--- Work request ---
Retrieve every line from the records in which the word "agua" occurs.

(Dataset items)
--------------------------------------------------

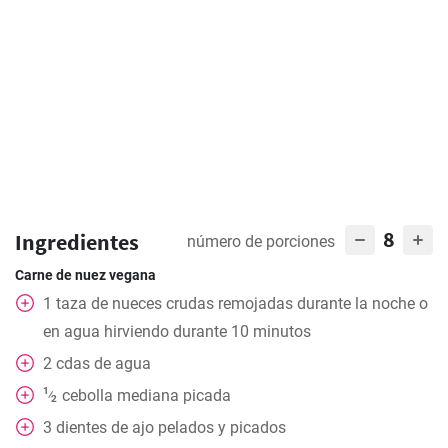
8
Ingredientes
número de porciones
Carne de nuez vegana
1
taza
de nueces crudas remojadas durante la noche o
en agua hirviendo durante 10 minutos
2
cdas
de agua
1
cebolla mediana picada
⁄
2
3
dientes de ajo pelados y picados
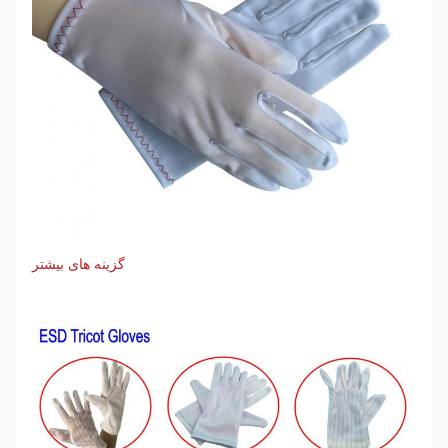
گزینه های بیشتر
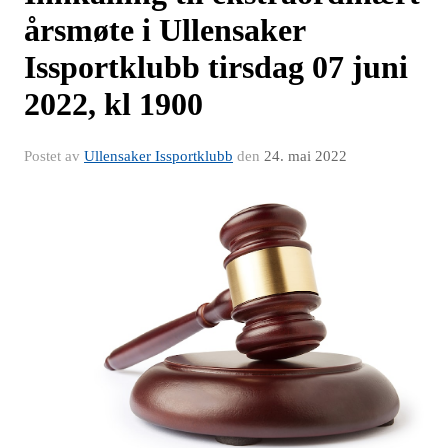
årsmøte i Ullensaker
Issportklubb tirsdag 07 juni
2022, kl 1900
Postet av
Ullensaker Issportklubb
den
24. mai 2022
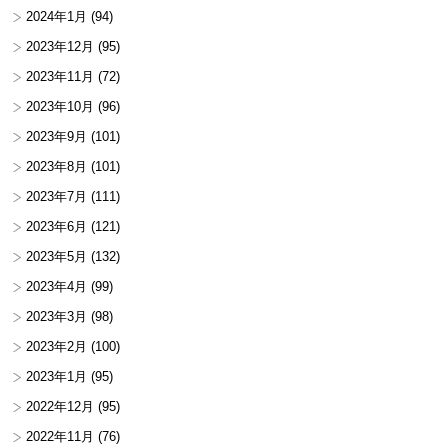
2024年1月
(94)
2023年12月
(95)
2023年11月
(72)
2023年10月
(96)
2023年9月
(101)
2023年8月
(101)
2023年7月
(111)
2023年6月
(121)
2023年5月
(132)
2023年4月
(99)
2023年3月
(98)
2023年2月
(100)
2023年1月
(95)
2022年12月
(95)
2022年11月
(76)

--------------------------------------------------

--- Exercise output ---
en agua hirviendo durante 10 minutos
de agua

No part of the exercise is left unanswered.